(Transcribed page contents)

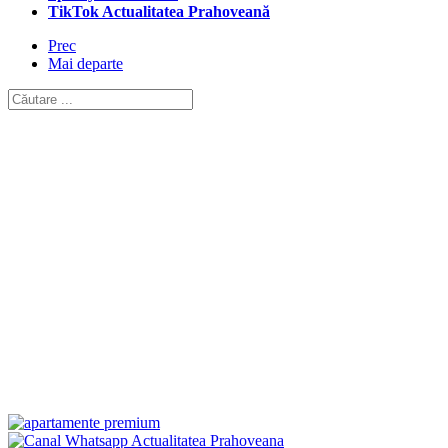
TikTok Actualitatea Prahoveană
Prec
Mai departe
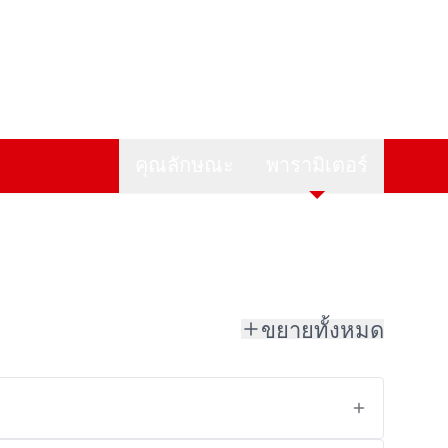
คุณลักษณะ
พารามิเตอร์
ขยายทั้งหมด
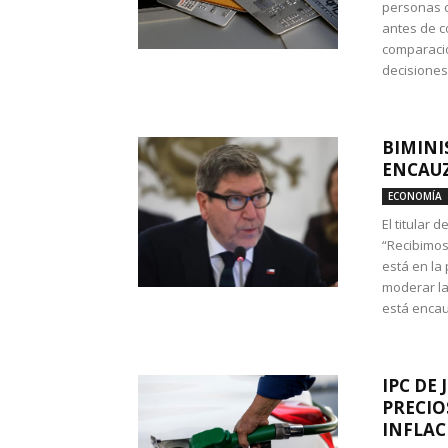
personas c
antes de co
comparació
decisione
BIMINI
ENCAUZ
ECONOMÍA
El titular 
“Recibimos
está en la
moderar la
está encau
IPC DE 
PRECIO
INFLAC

| Work instructions |
Repeat the data exactly, without the pictures.

| Answer to this task |
TikTok Actualitatea Prahoveană
Prec
Mai departe
คุณลักษณะ
พารามิเตอร์
ขยายทั้งหมด
personas c
antes de co
comparació
decisione
BIMINI
ENCAUZ
ECONOMÍA
El titular 
“Recibimos
está en la
moderar la
está encau
IPC DE 
PRECIO
INFLAC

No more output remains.